• _Exercise objective_:
Below are some entries. Count the lines where "info" appears and state only that number.

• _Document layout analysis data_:

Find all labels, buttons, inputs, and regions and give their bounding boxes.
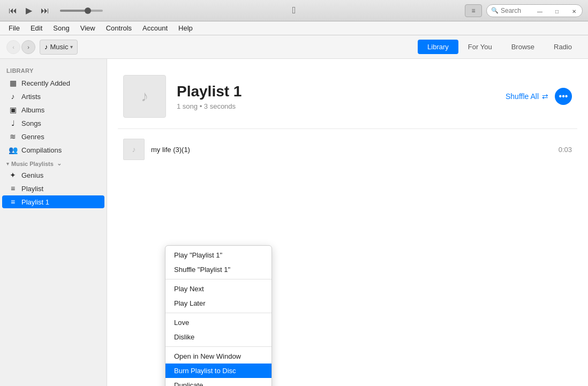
menu-song[interactable]: Song	[49, 23, 73, 33]
titlebar-logo: 	[292, 5, 296, 16]
sidebar-item-playlist[interactable]: ≡ Playlist	[2, 182, 104, 195]
compilations-icon: 👥	[9, 146, 17, 154]
sidebar-item-genius[interactable]: ✦ Genius	[2, 169, 104, 181]
menu-file[interactable]: File	[4, 23, 24, 33]
playlists-section-toggle[interactable]: ▾ Music Playlists ⌄	[0, 157, 107, 168]
playlist-meta: 1 song • 3 seconds	[177, 102, 495, 110]
playlist-icon: ≡	[9, 184, 17, 193]
chevron-right-icon: ▾	[6, 161, 9, 166]
playlist-info: Playlist 1 1 song • 3 seconds	[177, 83, 495, 110]
separator	[165, 279, 272, 279]
volume-fill	[60, 10, 86, 12]
track-music-icon: ♪	[132, 145, 136, 154]
tab-radio[interactable]: Radio	[544, 40, 582, 54]
close-button[interactable]: ✕	[566, 6, 583, 17]
genres-icon: ≋	[9, 132, 17, 141]
separator	[165, 313, 272, 313]
playlist-art: ♪	[123, 75, 166, 118]
chevron-down-icon: ▾	[70, 44, 73, 50]
search-icon: 🔍	[491, 7, 499, 14]
sidebar-item-label: Genius	[21, 171, 43, 179]
sidebar-item-label: Songs	[21, 119, 41, 127]
sidebar-item-genres[interactable]: ≋ Genres	[2, 130, 104, 143]
content-area: ♪ Playlist 1 1 song • 3 seconds Shuffle …	[107, 59, 588, 386]
menu-edit[interactable]: Edit	[26, 23, 47, 33]
track-art: ♪	[123, 139, 145, 160]
playlist1-icon: ≡	[9, 198, 17, 206]
menubar: File Edit Song View Controls Account Hel…	[0, 21, 588, 35]
albums-icon: ▣	[9, 105, 17, 114]
main-layout: Library ▦ Recently Added ♪ Artists ▣ Alb…	[0, 59, 588, 386]
sidebar-item-label: Playlist	[21, 185, 43, 193]
titlebar-right: ≡ 🔍 — □ ✕	[465, 4, 583, 17]
sidebar-item-label: Albums	[21, 106, 44, 114]
songs-icon: ♩	[9, 119, 17, 127]
track-name: my life (3)(1)	[151, 146, 559, 154]
sidebar-item-label: Recently Added	[21, 79, 70, 87]
ctx-play-playlist[interactable]: Play "Playlist 1"	[165, 248, 272, 262]
rewind-button[interactable]: ⏮	[6, 4, 19, 18]
ctx-play-later[interactable]: Play Later	[165, 296, 272, 311]
playlist-actions: Shuffle All ⇄ •••	[506, 88, 572, 105]
volume-slider[interactable]	[60, 10, 103, 12]
more-options-button[interactable]: •••	[555, 88, 572, 105]
sidebar-item-artists[interactable]: ♪ Artists	[2, 90, 104, 103]
nav-arrows: ‹ ›	[6, 40, 35, 54]
volume-track	[60, 10, 103, 12]
sidebar-item-playlist1[interactable]: ≡ Playlist 1	[2, 195, 104, 208]
window-controls: — □ ✕	[531, 6, 583, 17]
table-row[interactable]: ♪ my life (3)(1) 0:03	[118, 134, 577, 164]
list-view-button[interactable]: ≡	[465, 4, 482, 17]
back-button[interactable]: ‹	[6, 40, 20, 54]
genius-icon: ✦	[9, 171, 17, 179]
sidebar-item-label: Genres	[21, 133, 44, 141]
ctx-love[interactable]: Love	[165, 315, 272, 330]
context-menu: Play "Playlist 1" Shuffle "Playlist 1" P…	[165, 245, 272, 386]
sidebar-item-albums[interactable]: ▣ Albums	[2, 103, 104, 116]
ctx-open-new-window[interactable]: Open in New Window	[165, 349, 272, 364]
artists-icon: ♪	[9, 92, 17, 101]
minimize-button[interactable]: —	[531, 6, 548, 17]
menu-view[interactable]: View	[76, 23, 100, 33]
sidebar-item-compilations[interactable]: 👥 Compilations	[2, 143, 104, 156]
sidebar-item-recently-added[interactable]: ▦ Recently Added	[2, 77, 104, 89]
menu-account[interactable]: Account	[138, 23, 172, 33]
ctx-play-next[interactable]: Play Next	[165, 282, 272, 296]
music-note-icon: ♪	[141, 88, 148, 105]
shuffle-all-button[interactable]: Shuffle All ⇄	[506, 92, 548, 101]
tab-for-you[interactable]: For You	[458, 40, 502, 54]
playlist-header: ♪ Playlist 1 1 song • 3 seconds Shuffle …	[107, 59, 588, 128]
playlist-title: Playlist 1	[177, 83, 495, 100]
shuffle-all-label: Shuffle All	[506, 92, 539, 101]
ctx-dislike[interactable]: Dislike	[165, 330, 272, 344]
track-list: ♪ my life (3)(1) 0:03	[107, 129, 588, 170]
ctx-shuffle-playlist[interactable]: Shuffle "Playlist 1"	[165, 262, 272, 277]
track-duration: 0:03	[559, 146, 572, 154]
tab-library[interactable]: Library	[418, 40, 458, 54]
navbar: ‹ › ♪ Music ▾ Library For You Browse Rad…	[0, 35, 588, 59]
sidebar: Library ▦ Recently Added ♪ Artists ▣ Alb…	[0, 59, 107, 386]
separator	[165, 346, 272, 347]
ellipsis-icon: •••	[559, 92, 568, 101]
ctx-burn-playlist[interactable]: Burn Playlist to Disc	[165, 364, 272, 378]
location-selector[interactable]: ♪ Music ▾	[40, 40, 78, 55]
ctx-duplicate[interactable]: Duplicate	[165, 378, 272, 386]
location-label: Music	[50, 43, 69, 51]
forward-button[interactable]: ›	[21, 40, 35, 54]
tab-browse[interactable]: Browse	[502, 40, 544, 54]
sidebar-item-label: Compilations	[21, 146, 62, 154]
nav-tabs: Library For You Browse Radio	[418, 40, 582, 54]
caret-icon: ⌄	[57, 160, 62, 167]
menu-controls[interactable]: Controls	[102, 23, 136, 33]
sidebar-item-songs[interactable]: ♩ Songs	[2, 117, 104, 130]
volume-thumb	[85, 7, 91, 14]
maximize-button[interactable]: □	[548, 6, 566, 17]
playlists-header-label: Music Playlists	[11, 161, 54, 167]
fast-forward-button[interactable]: ⏭	[39, 4, 51, 18]
player-controls: ⏮ ▶ ⏭	[0, 3, 109, 18]
library-header: Library	[0, 63, 107, 76]
titlebar: ⏮ ▶ ⏭  ≡ 🔍 — □ ✕	[0, 0, 588, 21]
play-button[interactable]: ▶	[24, 3, 34, 18]
recently-added-icon: ▦	[9, 79, 17, 87]
menu-help[interactable]: Help	[174, 23, 197, 33]
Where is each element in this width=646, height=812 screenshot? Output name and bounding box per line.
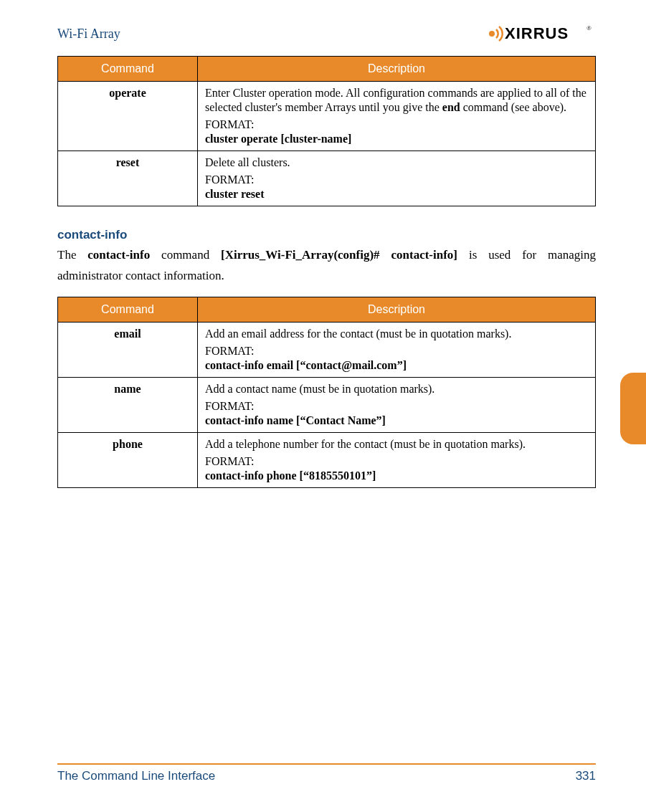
contact-info-commands-table: Command Description email Add an email a… — [57, 297, 596, 488]
table1-header-command: Command — [58, 57, 198, 82]
section-bold: [Xirrus_Wi-Fi_Array(config)# contact-inf… — [221, 248, 457, 262]
command-name: operate — [58, 82, 198, 151]
table1-header-description: Description — [198, 57, 596, 82]
format-label: FORMAT: — [205, 344, 588, 358]
command-description: Add a contact name (must be in quotation… — [198, 377, 596, 432]
table-row: operate Enter Cluster operation mode. Al… — [58, 82, 596, 151]
table-row: email Add an email address for the conta… — [58, 322, 596, 377]
command-name: reset — [58, 151, 198, 206]
desc-text: Delete all clusters. — [205, 156, 588, 170]
desc-bold: end — [442, 101, 460, 113]
command-name: name — [58, 377, 198, 432]
table-row: phone Add a telephone number for the con… — [58, 432, 596, 487]
format-label: FORMAT: — [205, 399, 588, 414]
command-description: Add a telephone number for the contact (… — [198, 432, 596, 487]
footer-page-number: 331 — [576, 769, 596, 783]
format-label: FORMAT: — [205, 118, 588, 132]
svg-text:XIRRUS: XIRRUS — [505, 24, 569, 42]
command-description: Add an email address for the contact (mu… — [198, 322, 596, 377]
header-title: Wi-Fi Array — [57, 27, 120, 42]
format-label: FORMAT: — [205, 173, 588, 187]
format-code: cluster reset — [205, 187, 588, 201]
side-thumb-tab — [620, 373, 646, 444]
format-code: contact-info name [“Contact Name”] — [205, 414, 588, 428]
page-footer: The Command Line Interface 331 — [57, 763, 596, 783]
format-label: FORMAT: — [205, 454, 588, 469]
footer-divider — [57, 763, 596, 765]
section-bold: contact-info — [87, 248, 150, 262]
cluster-commands-table: Command Description operate Enter Cluste… — [57, 56, 596, 206]
format-code: contact-info email [“contact@mail.com”] — [205, 358, 588, 373]
section-text: command — [150, 248, 221, 262]
svg-point-0 — [489, 31, 495, 37]
command-description: Delete all clusters. FORMAT: cluster res… — [198, 151, 596, 206]
table2-header-description: Description — [198, 297, 596, 322]
footer-chapter-title: The Command Line Interface — [57, 769, 215, 783]
page-header: Wi-Fi Array XIRRUS ® — [57, 23, 596, 44]
desc-text: Add a contact name (must be in quotation… — [205, 382, 588, 396]
command-name: phone — [58, 432, 198, 487]
command-description: Enter Cluster operation mode. All config… — [198, 82, 596, 151]
format-code: cluster operate [cluster-name] — [205, 132, 588, 146]
table-row: name Add a contact name (must be in quot… — [58, 377, 596, 432]
svg-text:®: ® — [586, 24, 592, 32]
brand-logo: XIRRUS ® — [481, 23, 596, 44]
table2-header-command: Command — [58, 297, 198, 322]
section-heading-contact-info: contact-info — [57, 228, 596, 242]
desc-text: Add an email address for the contact (mu… — [205, 327, 588, 341]
section-paragraph: The contact-info command [Xirrus_Wi-Fi_A… — [57, 245, 596, 287]
xirrus-logo-icon: XIRRUS ® — [481, 23, 596, 44]
desc-text: Add a telephone number for the contact (… — [205, 437, 588, 452]
format-code: contact-info phone [“8185550101”] — [205, 469, 588, 483]
section-text: The — [57, 248, 87, 262]
desc-text: command (see above). — [460, 101, 566, 113]
table-row: reset Delete all clusters. FORMAT: clust… — [58, 151, 596, 206]
command-name: email — [58, 322, 198, 377]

• _Task response_:
8